In a former life, I helped one particular mutual establish itself after being spun out of the county council’s adult education team. Despite the initial anxiety of existing outside the authority (especially for some staff whose whole careers had been with the council), the new structure opened up exciting opportunities from being free of council bureaucracy and establishing its own unique brand, to being able to quickly respond to new opportunities and selling services to new customers such as local businesses.
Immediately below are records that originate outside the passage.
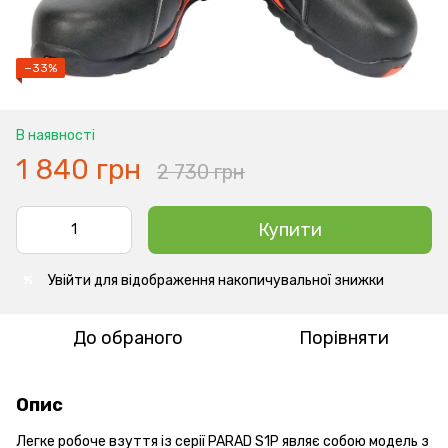
−33%
В наявності
1 840 грн
2 730 грн
Купити
Увійти
для відображення накопичувальної знижки
%
До обраного
Порівняти
Опис
Легке робоче взуття із серії PARAD S1P являє собою модель з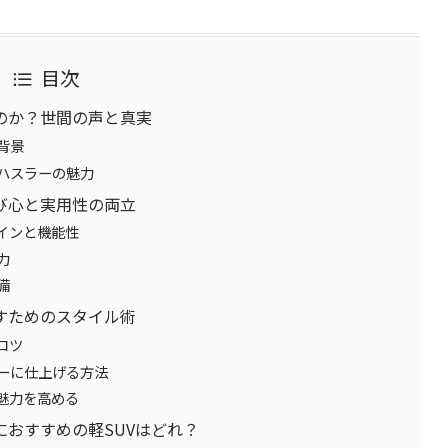
目次
のか？世間の声と真実
背景
ハスラーの魅力
び心と実用性の両立
インと機能性
力
備
すためのスタイル術
コツ
ーに仕上げる方法
魅力を高める
おすすめの軽SUVはどれ？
But times have changed and I have neither heard of many success stories recently, nor heard much from the Cabinet Office’s mutual support team. Is this a result of a dwindling appetite for alternative models of delivery? Or is it the response to the challenging circumstances councils find themselves in, especially in terms of capacity?
With the recent news of Kid’s Company closing, it’s brought home the realisation to me that it’ll be the council who’ll be left to pick up the pieces when organisations (in the private and third sector) providing community services fail (and they do). I really feel for the staff within children’s services in Southwark and Liverpool (and elsewhere where Kids Company operated) who have suddenly and unexpectedly had to support even more of the most vulnerable children in their areas.
I believe one of two things is going to happen as the next round of spending cuts hit home:
- Either councils are going to read lessons from history, become more risk averse (if a charity as well established as Kids Company can fail, what’s stopping others?) and discount any idea about transferring service delivery into the private or third sector.
- Or, councils will need to resurrect radical ideas about how they deliver services (or even if they should) – which might include mutualisation – and will start to build a whole new set of skills and capacity around commissioning, contract management and measuring performance.
If the first happens, one of the central planks of the Big Society – or in more simple terms the opportunity to rethink services and the relationship between citizen and state – is dead. If the second happens, the next few years are going to be very interesting as councils gear themselves up for the radical changes needed to deliver services differently.
In both cases a role remains for local government and we are reminded that the case for investment – and the transformation that this will need to drive – has be made again and again.